The chemistry is kind of interesting. If you distill isopropyl alcohol, you can't get more concentrated than 91% because it forms an azeotrope. That is, if you try to distill 91% isopropyl alcohol, the vapors are also 91% concentration, so distillation doesn't get you any further. Thus, 91% isopropyl alcohol is a common product. Similarly, ethanol forms an azeotrope at 95% concentration, so you can't distill higher than that. This is why, for instance, Everclear has a 95% alcohol concentration. (You can produce higher concentrations, of course, but it requires a more expensive process than distillation.)
The water slows down the evaporation letting it linger long enough to be useful (at least that's what I think I read). Either way, 70% is gentler on skin. 90%+ is great for cleaning oily stains and whatnot.
> cleanroom disinfectant, sterilant and sporicidal cleaner
Ah...got it. Thank you.
> Odor: Vinegar
Ewww. Hope it's not too bad. I wouldn't want a strong vinegar smell in my clean room.
Also interesting:
"Spor-Klenz RTU sterilant was found to be effective against mouse hepatitis virus, minute virus of mice, murine norovirus, murine
para influenza virus type 1 (Sendai) and Human Immunodeficiency Virus (HIV-1) when tested according to EPA guidelines
undiluted for 10 minutes at 20°C (68°F) exposure. Spor-Klenz RTU sterilant was found to be effective against mouse parvovirus
when tested according to EPA guidelines undiluted for 25 minutes at 20°C (68°F).
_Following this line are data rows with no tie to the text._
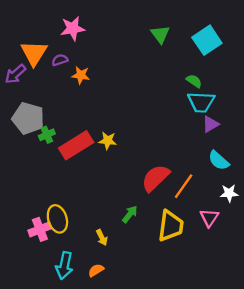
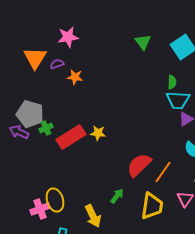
purple arrow: (15, 74) -> (19, 132), moved, turned 66
green semicircle: (194, 81) -> (172, 82), turned 56
yellow arrow: (102, 238) -> (93, 216), size x1.6

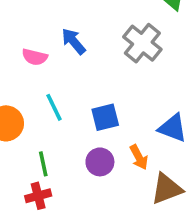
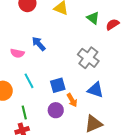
gray cross: (142, 43) -> (88, 58), moved
orange arrow: (139, 157) -> (72, 100), moved

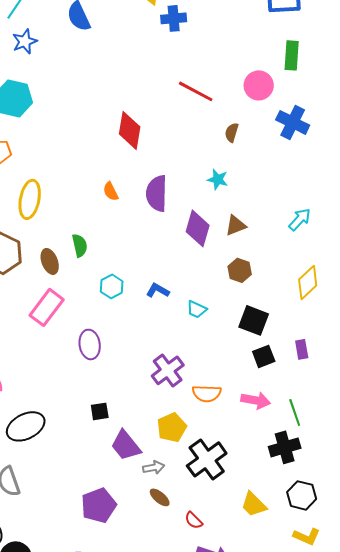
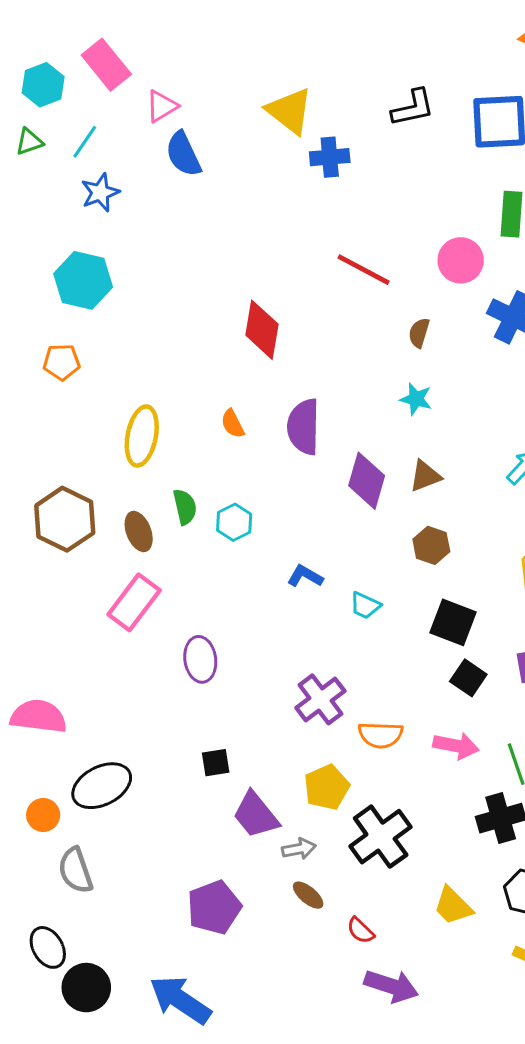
cyan star: (218, 179) -> (416, 399), moved
yellow ellipse: (30, 199) -> (142, 436), moved
cyan hexagon: (112, 286) -> (234, 522), moved
black square: (264, 356) -> (468, 678), turned -35

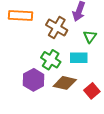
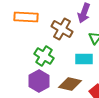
green cross: (51, 60) -> (44, 56), moved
Treated surfaces must remain completely
immersed for 25 minutes."
If bleach gets hard to find, some varieties of Pool Shock are basically highly concentrated (around 70%) dry bleach. The one you need for that is calcium hypochlorite. Just add water to get the desired proportion.
This is also a lot cheaper than buying liquid bleach.
Is there a higher level than N95 that filters more airborne particulates or is that entering HEPA filter territory and impossible to breath through such dense material.
I think they're referring to availability for medicine. My facility has zero issue ordering PPE at the moment; we order many thousands of boxes of gloves and masks and have no issue with that.
FYI on the extremely high prices: while the prices from online resellers are dramatically higher than before all this, they're still probably affordable for most people on this forum, in the range of $5-$20 per disposable N95 mask. (CDC says you can reuse disposables)
I'm guessing they mean "specific widespread shortage (at medical facilities)." Which is categorically different from a retail shortage at your local pharmacy or retail store.
The masks do absolutely nothing for the general public. The purpose of a mask in a hospital setting is to stop what's in you from going into anyone else. That's true of both the doctors in the OR and patients. They do nothing to stop what comes out of someone else getting into you. Unless you're wearing a full-on bio suit like in a research facility or an N95, save yourself the trouble. [1] Just wash your hands before you touch your face.
This is very weird: my understanding is that masks are sold out at standard suppliers and have been for a while (though available at extremely high prices from resellers). This seems like it is beyond "supply challenges" and into being a "specific widespread shortage"?